Copy each line of the material beneath that holds the word "используется".
### EXTRACTED DATA
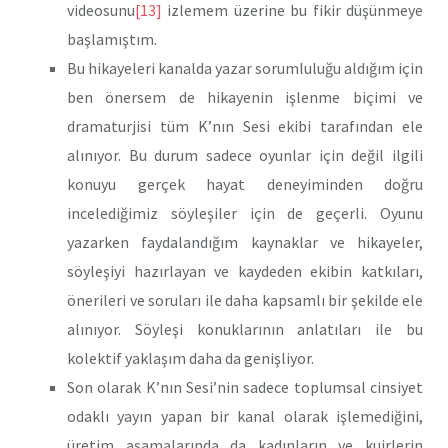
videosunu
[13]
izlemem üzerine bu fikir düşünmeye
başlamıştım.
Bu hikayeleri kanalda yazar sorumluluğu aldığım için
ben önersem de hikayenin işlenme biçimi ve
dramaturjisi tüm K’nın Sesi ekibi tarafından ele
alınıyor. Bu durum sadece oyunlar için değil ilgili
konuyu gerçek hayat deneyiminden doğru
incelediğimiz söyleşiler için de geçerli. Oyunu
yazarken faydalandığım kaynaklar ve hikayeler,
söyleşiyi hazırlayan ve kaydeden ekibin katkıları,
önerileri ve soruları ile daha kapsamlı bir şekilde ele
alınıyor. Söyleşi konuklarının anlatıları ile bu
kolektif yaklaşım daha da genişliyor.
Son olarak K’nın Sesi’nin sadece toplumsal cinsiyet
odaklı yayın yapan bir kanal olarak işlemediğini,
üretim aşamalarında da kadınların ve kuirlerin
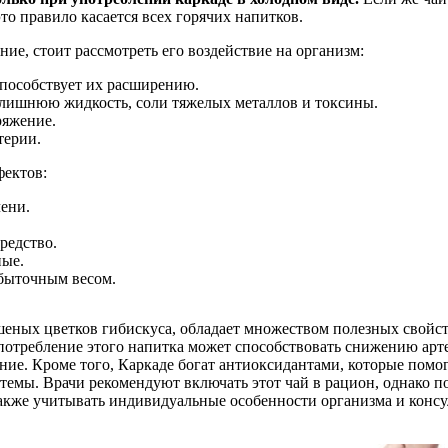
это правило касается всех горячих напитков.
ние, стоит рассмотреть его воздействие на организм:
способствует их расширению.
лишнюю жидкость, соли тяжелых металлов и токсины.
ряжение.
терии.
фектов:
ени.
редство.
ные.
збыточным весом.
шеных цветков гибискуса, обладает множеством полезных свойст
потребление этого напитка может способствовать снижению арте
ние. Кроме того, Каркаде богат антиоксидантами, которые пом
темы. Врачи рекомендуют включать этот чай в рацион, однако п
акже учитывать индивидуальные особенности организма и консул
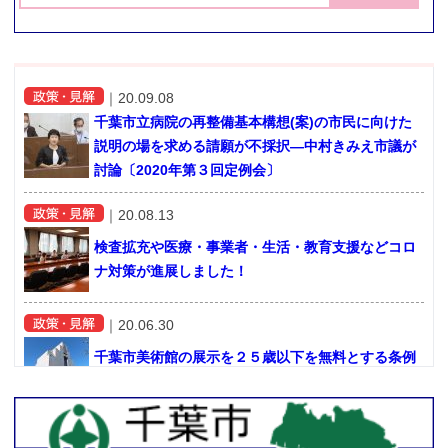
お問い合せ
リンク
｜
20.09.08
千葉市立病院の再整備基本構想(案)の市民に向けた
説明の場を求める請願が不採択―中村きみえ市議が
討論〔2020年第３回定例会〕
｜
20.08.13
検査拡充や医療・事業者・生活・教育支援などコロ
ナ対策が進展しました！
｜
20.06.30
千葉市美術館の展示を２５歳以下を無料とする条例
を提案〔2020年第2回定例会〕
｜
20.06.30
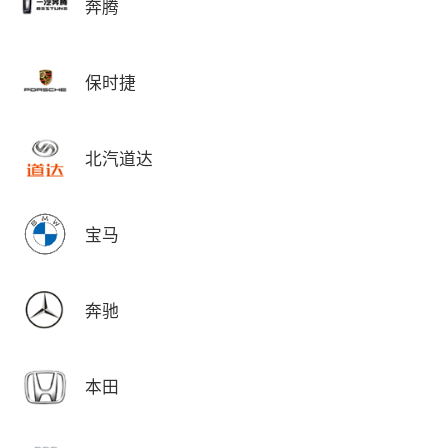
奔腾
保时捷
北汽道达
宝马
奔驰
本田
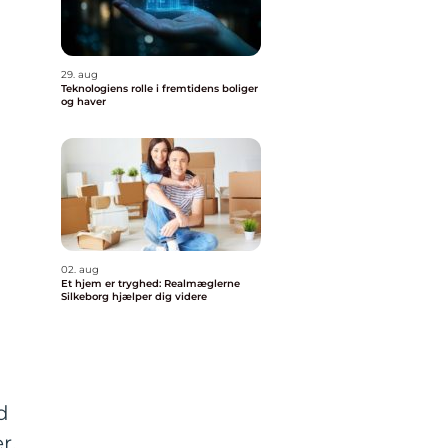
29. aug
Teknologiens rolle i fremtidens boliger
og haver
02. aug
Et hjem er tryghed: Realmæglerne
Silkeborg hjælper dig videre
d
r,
######
### EXTRACTED DATA
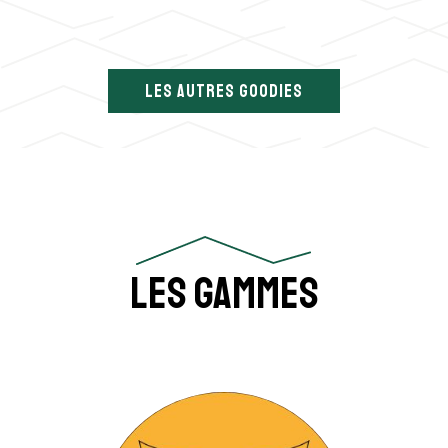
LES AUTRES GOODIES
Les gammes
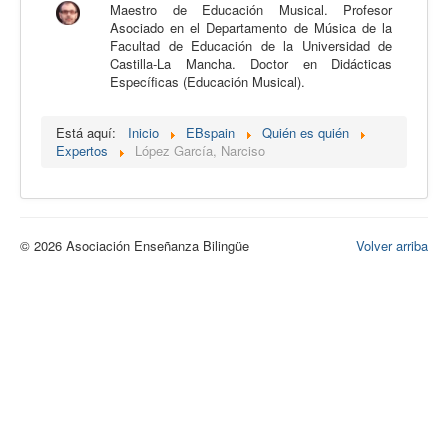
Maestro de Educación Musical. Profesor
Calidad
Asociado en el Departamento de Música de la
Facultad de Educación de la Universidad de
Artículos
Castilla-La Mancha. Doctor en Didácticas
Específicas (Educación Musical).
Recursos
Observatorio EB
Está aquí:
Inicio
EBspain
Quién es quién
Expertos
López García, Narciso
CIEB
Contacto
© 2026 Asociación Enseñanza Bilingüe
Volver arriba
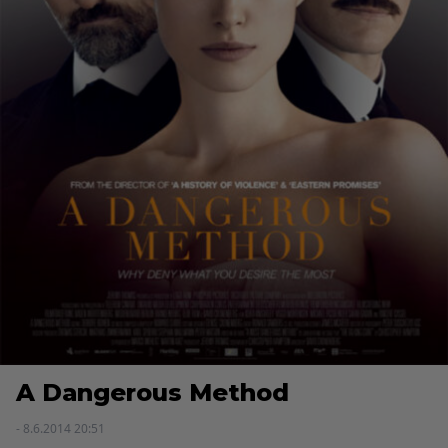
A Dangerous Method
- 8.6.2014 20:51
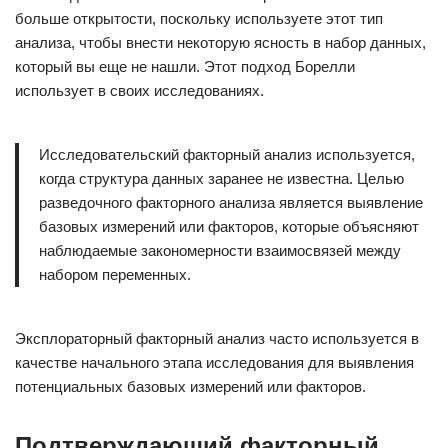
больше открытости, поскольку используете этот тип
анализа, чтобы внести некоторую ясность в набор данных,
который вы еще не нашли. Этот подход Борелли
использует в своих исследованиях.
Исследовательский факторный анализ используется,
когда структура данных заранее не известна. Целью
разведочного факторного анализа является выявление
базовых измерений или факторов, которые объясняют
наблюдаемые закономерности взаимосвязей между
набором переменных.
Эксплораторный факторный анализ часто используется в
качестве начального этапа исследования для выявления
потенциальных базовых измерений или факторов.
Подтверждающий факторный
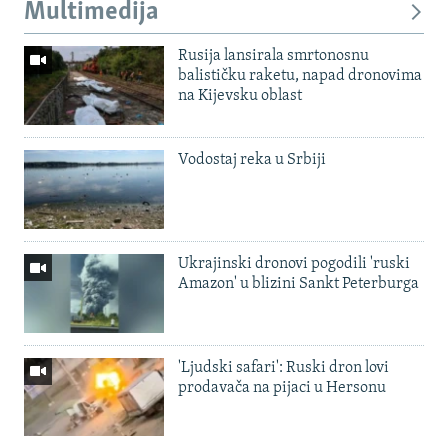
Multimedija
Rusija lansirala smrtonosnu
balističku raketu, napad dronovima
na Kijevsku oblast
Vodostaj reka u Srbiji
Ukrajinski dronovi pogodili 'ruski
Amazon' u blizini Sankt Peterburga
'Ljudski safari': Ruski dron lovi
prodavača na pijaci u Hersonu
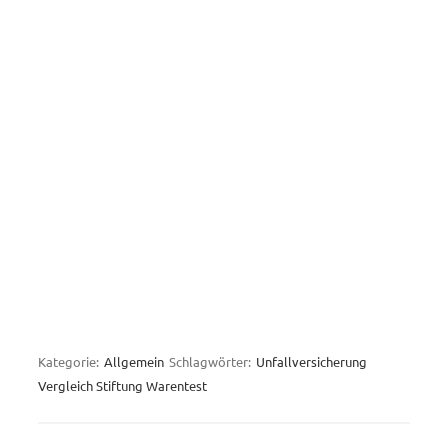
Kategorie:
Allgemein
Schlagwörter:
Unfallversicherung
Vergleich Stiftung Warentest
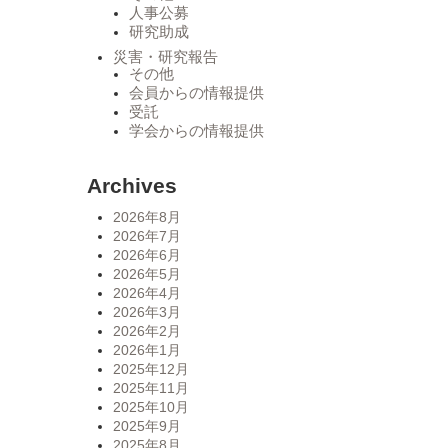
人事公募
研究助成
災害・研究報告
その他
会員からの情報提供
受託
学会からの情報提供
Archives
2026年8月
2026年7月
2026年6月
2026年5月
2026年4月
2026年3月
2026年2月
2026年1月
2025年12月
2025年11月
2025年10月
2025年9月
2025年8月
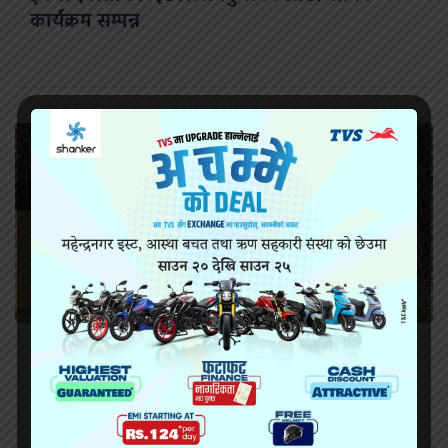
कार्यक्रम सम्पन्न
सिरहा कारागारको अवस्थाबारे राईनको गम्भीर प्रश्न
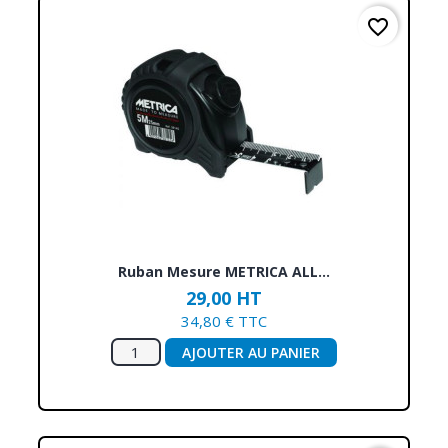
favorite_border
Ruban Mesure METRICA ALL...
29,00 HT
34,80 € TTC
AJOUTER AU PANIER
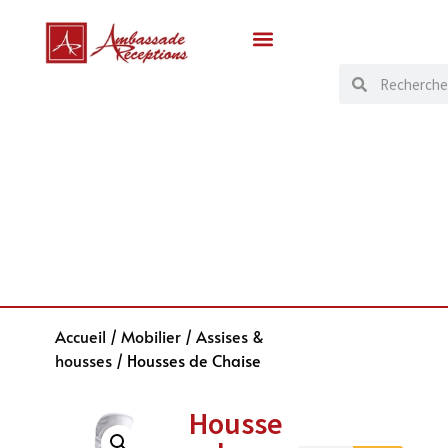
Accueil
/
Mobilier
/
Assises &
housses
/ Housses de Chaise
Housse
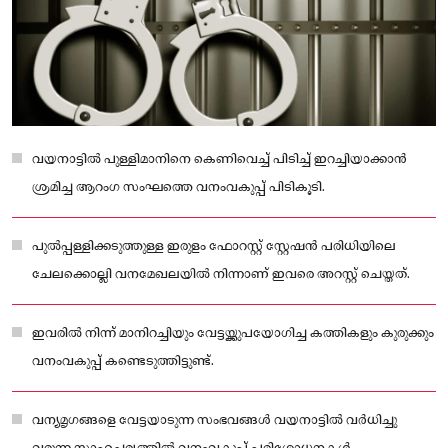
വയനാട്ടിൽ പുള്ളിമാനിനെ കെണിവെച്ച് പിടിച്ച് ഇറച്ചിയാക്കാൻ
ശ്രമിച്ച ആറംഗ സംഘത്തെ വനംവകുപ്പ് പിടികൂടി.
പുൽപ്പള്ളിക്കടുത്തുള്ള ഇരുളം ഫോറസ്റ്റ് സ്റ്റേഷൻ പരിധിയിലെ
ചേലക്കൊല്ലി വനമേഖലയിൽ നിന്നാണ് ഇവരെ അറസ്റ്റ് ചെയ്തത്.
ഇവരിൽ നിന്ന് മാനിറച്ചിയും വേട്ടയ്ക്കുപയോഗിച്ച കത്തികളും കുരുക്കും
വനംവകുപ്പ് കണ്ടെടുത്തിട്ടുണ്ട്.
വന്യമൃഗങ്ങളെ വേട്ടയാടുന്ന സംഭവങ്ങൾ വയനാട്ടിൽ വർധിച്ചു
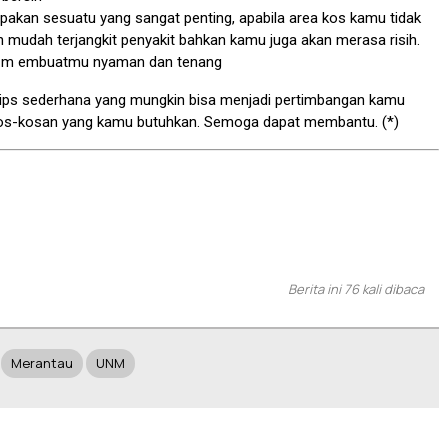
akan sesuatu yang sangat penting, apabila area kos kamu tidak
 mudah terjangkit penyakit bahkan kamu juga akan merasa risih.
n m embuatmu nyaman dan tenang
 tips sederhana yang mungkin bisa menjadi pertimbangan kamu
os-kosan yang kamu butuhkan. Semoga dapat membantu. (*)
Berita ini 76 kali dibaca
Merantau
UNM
######
-- YOUR RESPONSE --
Исследовательский факторный анализ используется,
Эксплораторный факторный анализ часто используется в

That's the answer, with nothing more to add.